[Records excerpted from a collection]

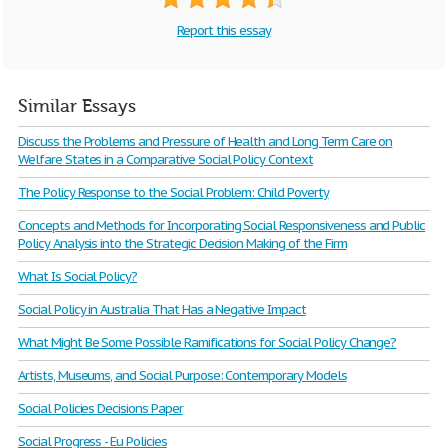
Report this essay
Similar Essays
Discuss the Problems and Pressure of Health and Long Term Care on
Welfare States in a Comparative Social Policy Context
The Policy Response to the Social Problem: Child Poverty
Concepts and Methods for Incorporating Social Responsiveness and Public
Policy Analysis into the Strategic Decision Making of the Firm
What Is Social Policy?
Social Policy in Australia That Has a Negative Impact
What Might Be Some Possible Ramifications for Social Policy Change?
Artists, Museums, and Social Purpose: Contemporary Models
Social Policies Decisions Paper
Social Progress - Eu Policies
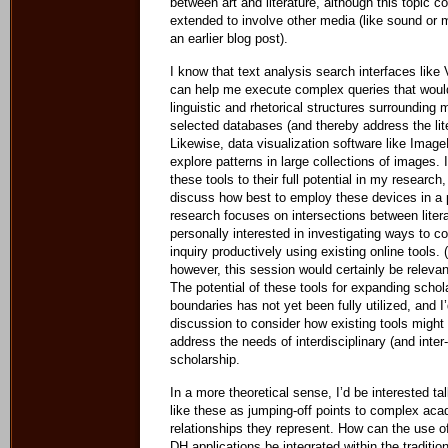
between art and literature, although this topic c
extended to involve other media (like sound or 
an earlier blog post).
I know that text analysis search interfaces lik
can help me execute complex queries that woul
linguistic and rhetorical structures surrounding
selected databases (and thereby address the lite
Likewise, data visualization software like Imag
explore patterns in large collections of images.
these tools to their full potential in my research,
discuss how best to employ these devices in a 
research focuses on intersections between litera
personally interested in investigating ways to 
inquiry productively using existing online tools.
however, this session would certainly be relevan
The potential of these tools for expanding schol
boundaries has not yet been fully utilized, and I
discussion to consider how existing tools might
address the needs of interdisciplinary (and inte
scholarship.
In a more theoretical sense, I’d be interested ta
like these as jumping-off points to complex ac
relationships they represent. How can the use of
DH applications be integrated within the traditio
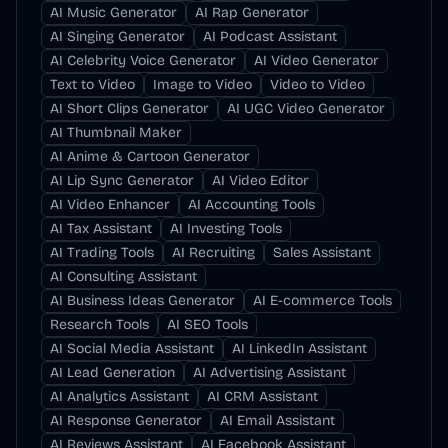
AI Music Generator
AI Rap Generator
AI Singing Generator
AI Podcast Assistant
AI Celebrity Voice Generator
AI Video Generator
Text to Video
Image to Video
Video to Video
AI Short Clips Generator
AI UGC Video Generator
AI Thumbnail Maker
AI Anime & Cartoon Generator
AI Lip Sync Generator
AI Video Editor
AI Video Enhancer
AI Accounting Tools
AI Tax Assistant
AI Investing Tools
AI Trading Tools
AI Recruiting
Sales Assistant
AI Consulting Assistant
AI Business Ideas Generator
AI E-commerce Tools
Research Tools
AI SEO Tools
AI Social Media Assistant
AI LinkedIn Assistant
AI Lead Generation
AI Advertising Assistant
AI Analytics Assistant
AI CRM Assistant
AI Response Generator
AI Email Assistant
AI Reviews Assistant
AI Facebook Assistant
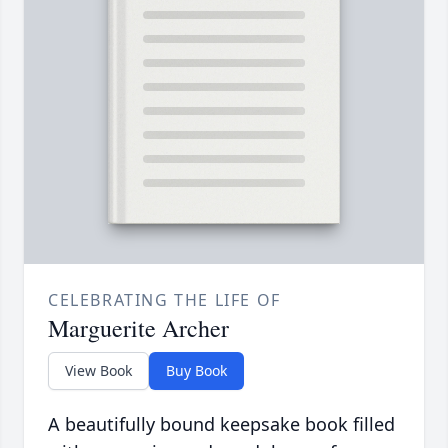
CELEBRATING THE LIFE OF
Marguerite Archer
View Book
Buy Book
A beautifully bound keepsake book filled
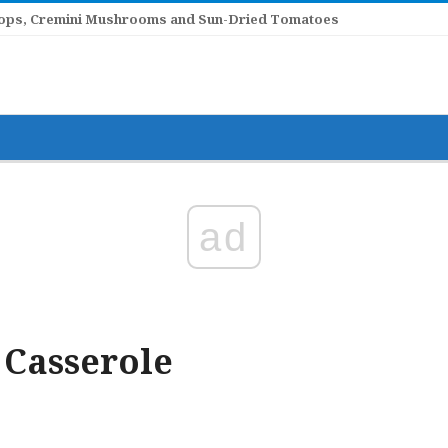
llops, Cremini Mushrooms and Sun-Dried Tomatoes
ad
 Casserole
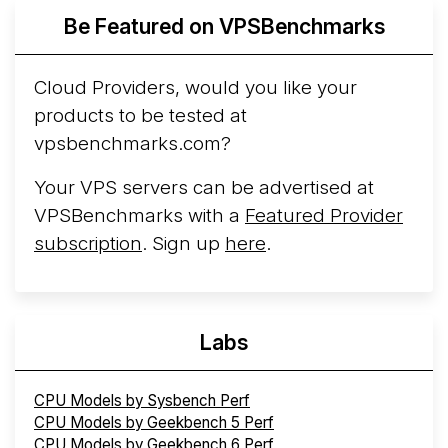
More...
Be Featured on VPSBenchmarks
Cloud Providers, would you like your
products to be tested at
vpsbenchmarks.com?
Your VPS servers can be advertised at
VPSBenchmarks with a
Featured Provider
subscription
. Sign up
here
.
Labs
CPU Models by Sysbench Perf
CPU Models by Geekbench 5 Perf
CPU Models by Geekbench 6 Perf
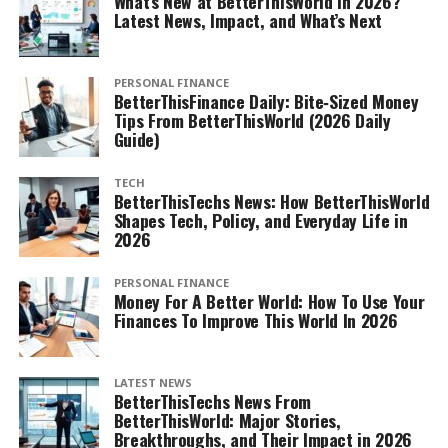
What’s New at BetterThisWorld in 2026?
Latest News, Impact, and What’s Next
PERSONAL FINANCE
BetterThisFinance Daily: Bite‑Sized Money
Tips From BetterThisWorld (2026 Daily
Guide)
TECH
BetterThisTechs News: How BetterThisWorld
Shapes Tech, Policy, and Everyday Life in
2026
PERSONAL FINANCE
Money For A Better World: How To Use Your
Finances To Improve This World In 2026
LATEST NEWS
BetterThisTechs News From
BetterThisWorld: Major Stories,
Breakthroughs, and Their Impact in 2026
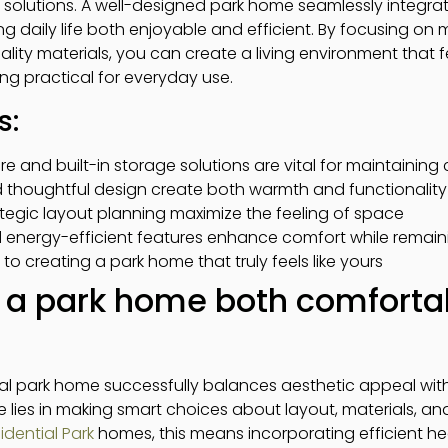
solutions. A well-designed park home seamlessly integrat
g daily life both enjoyable and efficient. By focusing on m
uality materials, you can create a living environment that
ng practical for everyday use.
s:
re and built-in storage solutions are vital for maintainin
d thoughtful design create both warmth and functionality
ategic layout planning maximize the feeling of space
d energy-efficient features enhance comfort while remain
 to creating a park home that truly feels like yours
a park home both comforta
al park home successfully balances aesthetic appeal with
 lies in making smart choices about layout, materials, and
dential Park
homes, this means incorporating efficient he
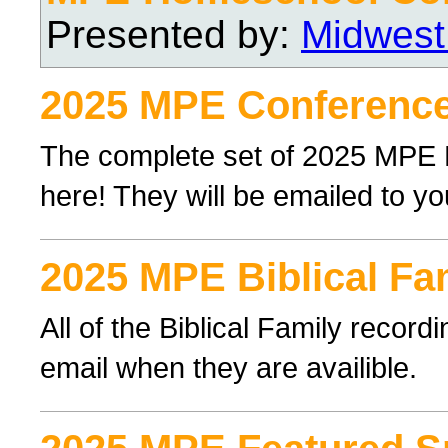
Presented by:
Midwest
2025 MPE Conference
The complete set of 2025 MPE
here! They will be emailed to yo
2025 MPE Biblical Fa
All of the Biblical Family record
email when they are availible.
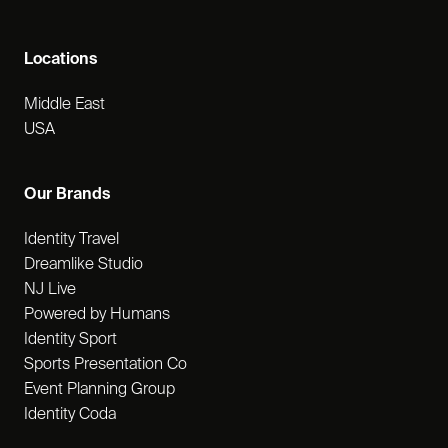
Locations
Middle East
USA
Our Brands
Identity Travel
Dreamlike Studio
NJ Live
Powered by Humans
Identity Sport
Sports Presentation Co
Event Planning Group
Identity Coda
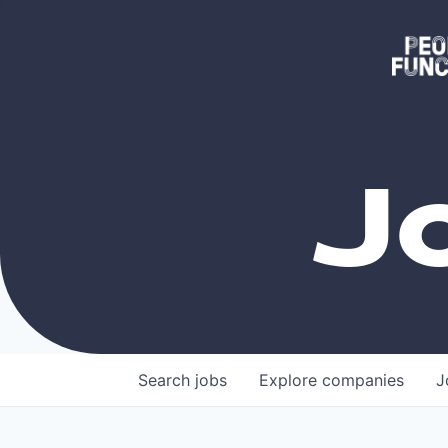
J
Search
jobs
Explore
companies
J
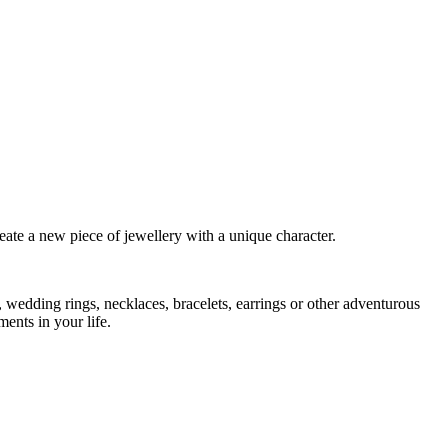
eate a new piece of jewellery with a unique character.
 wedding rings, necklaces, bracelets, earrings or other adventurous
ents in your life.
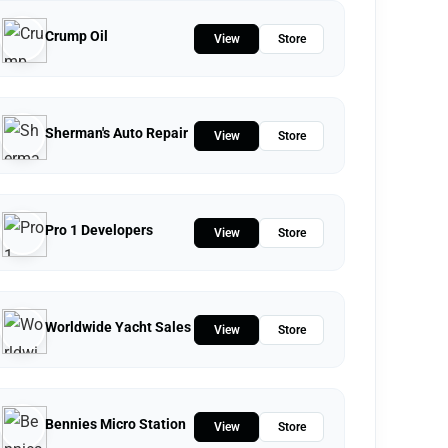
Crump Oil
View
Store
Sherman's Auto Repair
View
Store
Pro 1 Developers
View
Store
Worldwide Yacht Sales
View
Store
Bennies Micro Station
View
Store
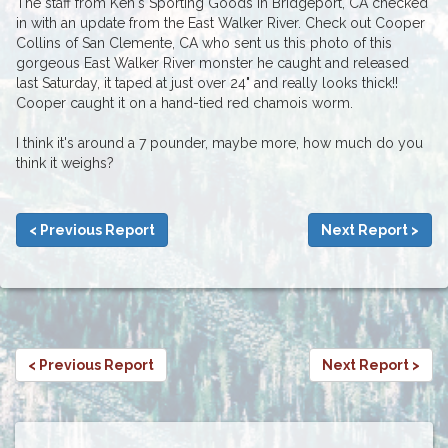
The staff from Ken's Sporting Goods in Bridgeport, CA checked
in with an update from the East Walker River. Check out Cooper
Collins of San Clemente, CA who sent us this photo of this
gorgeous East Walker River monster he caught and released
last Saturday, it taped at just over 24" and really looks thick!!
Cooper caught it on a hand-tied red chamois worm.
I think it's around a 7 pounder, maybe more, how much do you
think it weighs?
< Previous Report
Next Report >
< Previous Report
Next Report >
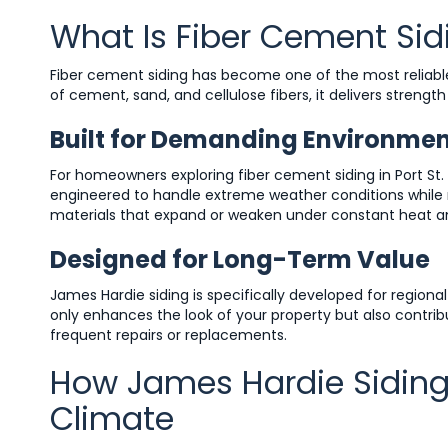
What Is Fiber Cement Sid
Fiber cement siding has become one of the most reliable
of cement, sand, and cellulose fibers, it delivers strengt
Built for Demanding Environme
For homeowners exploring fiber cement siding in Port St
engineered to handle extreme weather conditions while m
materials that expand or weaken under constant heat an
Designed for Long-Term Value
James Hardie siding is specifically developed for regional 
only enhances the look of your property but also contri
frequent repairs or replacements.
How James Hardie Siding P
Climate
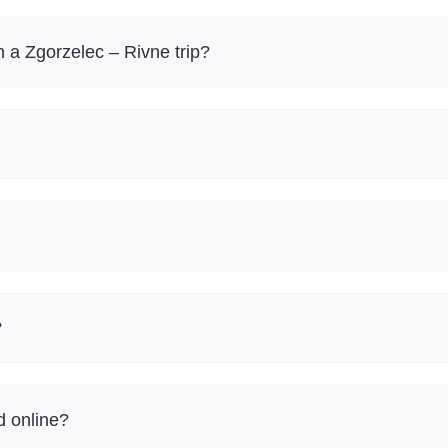
 a Zgorzelec – Rivne trip?
?
d online?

*TASK STATEMENT*
Report every line of the data above that contains the string "online" by copying it in full.

*RESULT OF THE EXERCISE*
inquiry productively using existing online tools.
d online?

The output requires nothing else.